Он оборвал свою речь внезапно, так что после этого наступило молчание, которое похоже было на неловкость, и чтобы покончить с этой неловкостью, Кавалергардов обратился к старейшине среди членов редколлегии Попугаеву:
– Вашего суждения, Гаврила Титович, мы не слышали.

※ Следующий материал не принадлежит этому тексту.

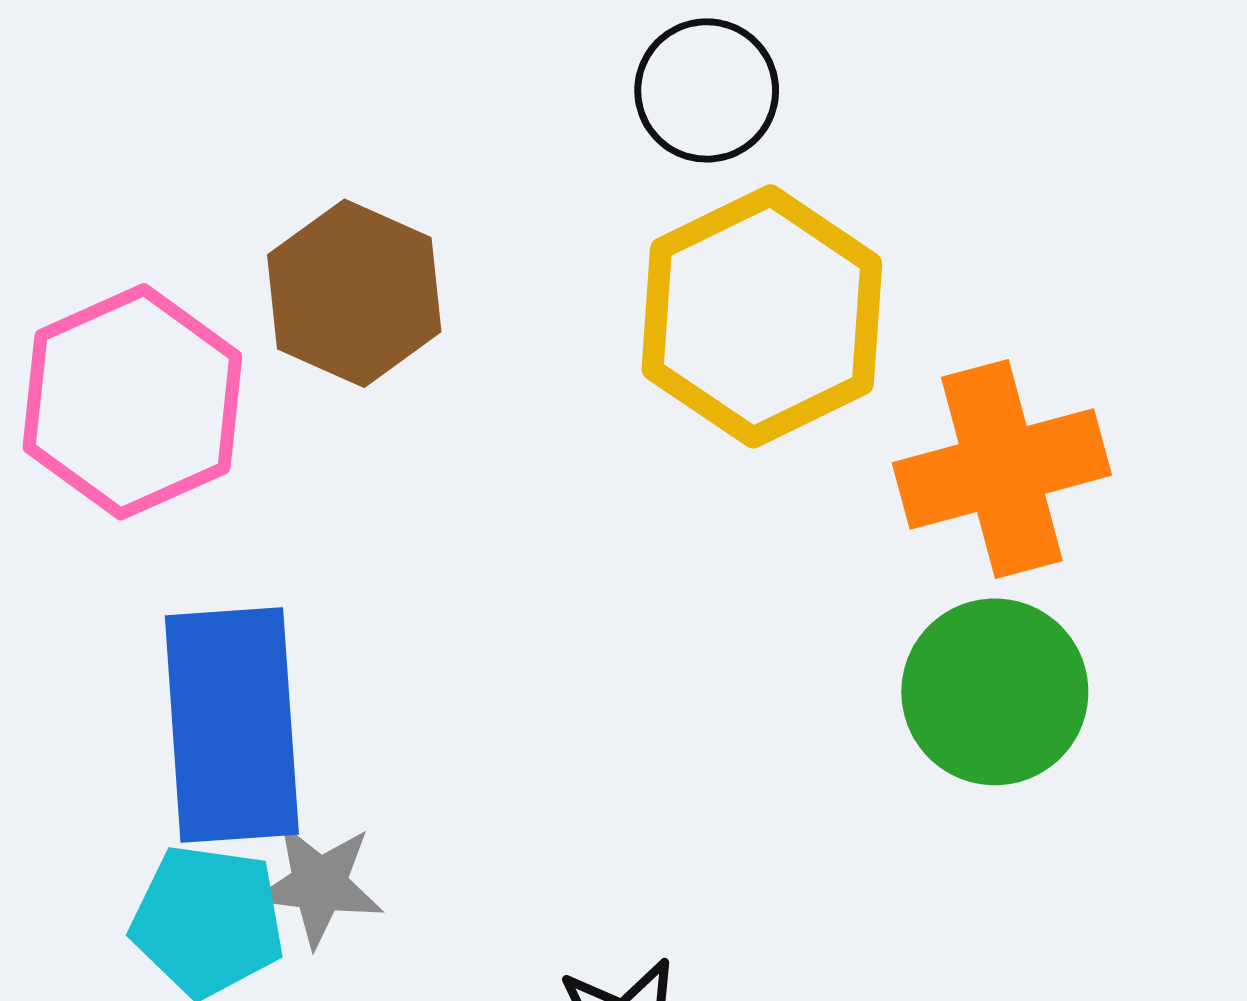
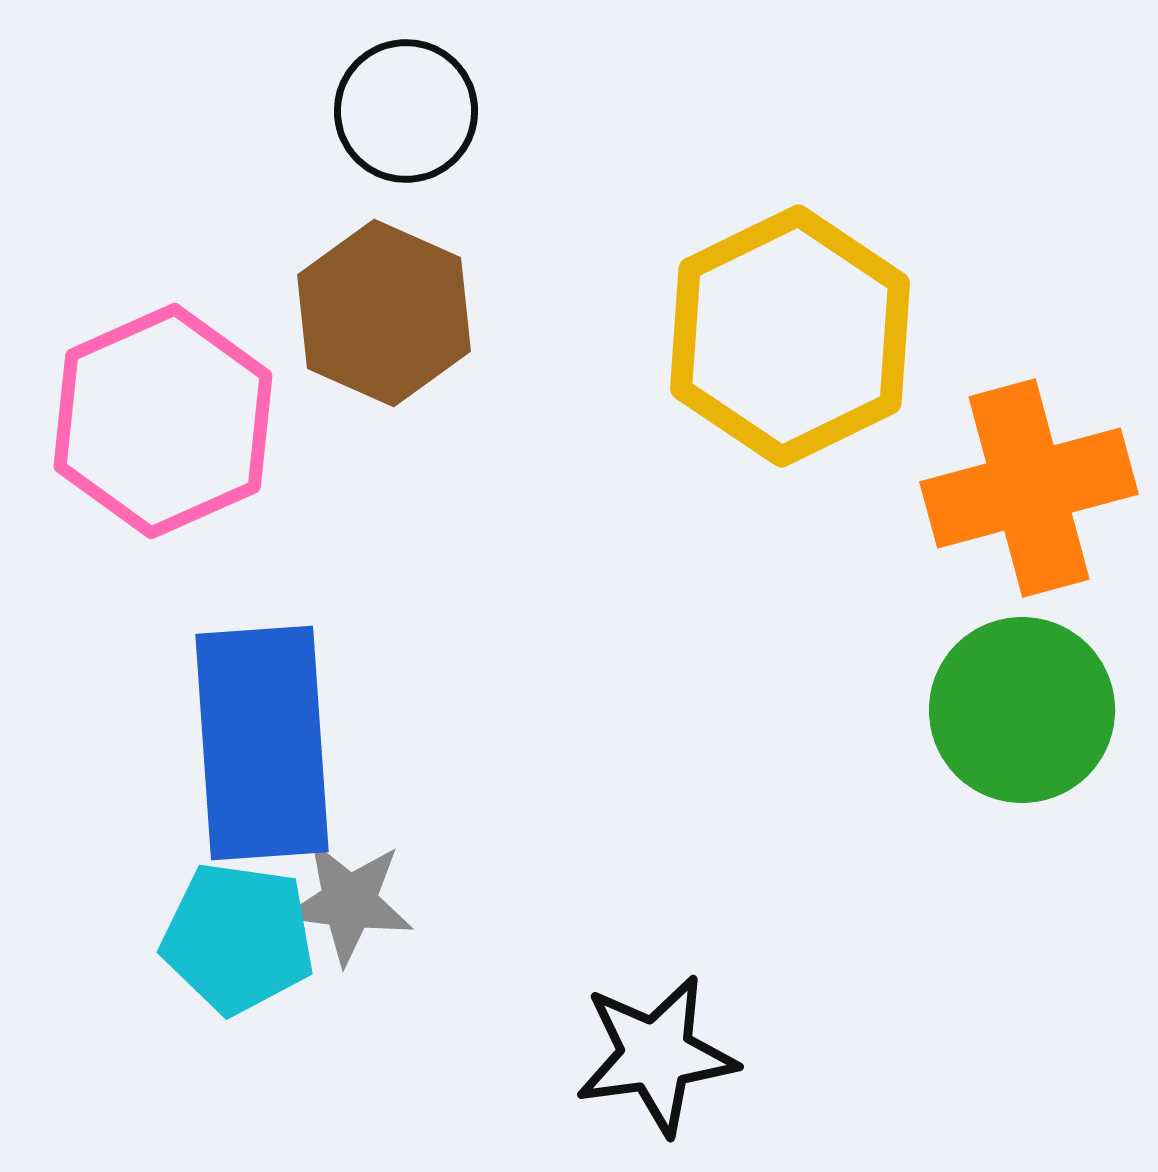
black circle: (707, 90) -> (406, 111), moved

Попугаев степенно дожевал бутерброд, обернувшись к главному редактору, чем дал понять, что он его слышит, неторопливо разгладил бороду лопатой, придававшую ему некоторое сходство с Толстым, и, махнув рукой, начал:
– А что я могу сказать? Ничего я не могу сказать. Ведь все на моем веку было. Я все это уже видел, пережил. Право слово, пережил. И гении на моих глазах объявлялись, и машины всякие удивляли. Так что и удивляться устал. Вот я припоминаю, как наше писательское дело двигалось. Сначала, значит, пошла мода карандашами писать – это чтобы в чернильницу бесперечь не лазать, чтоб, значит, быстрее писалось. Потом вечное перо изобрели. Вечное! Хм, а оно оказалось, как и все на этом свете, не вечным. Да… Потом, значит, пишущая братия понакупила себе пишущих машинок. За ними диктофоны-магнитофоны пошли. Теперь сплошь шариковые ручки. А на что они, когда собственных шариков маловато? Хе-хе, – скрипуче посмеялся собственной остроте старик. Его не поддержали, он пугливо оглянулся и продолжил: – Все это ни к чему. И ваша машина – одно баловство. По-моему, по-стариковски. А что касается гения, так я пожалуйста, пусть его. Попугаев помолчал, пожевал губами и в заключение изрек:
– А вообще писать надо ручечкой, ручечкой. Перышком. И лучше восемьдесят шестым. Знаете, такое остренькое. Перышко не обманет. Пока мысль-то из головы идет, потом по руке сползает и на кончик пера садится, так слово-то ой как восчувствуешь. Тогда и на бумагу выкатится ядреное словечко. Ядреное! Вот как надо. А то машина! Машина она и есть машина. И знание у нее холодное. Нутро-то холодное. От нее и ремесла упали. И литература пошла машинная, без души. Перышком-то вернее.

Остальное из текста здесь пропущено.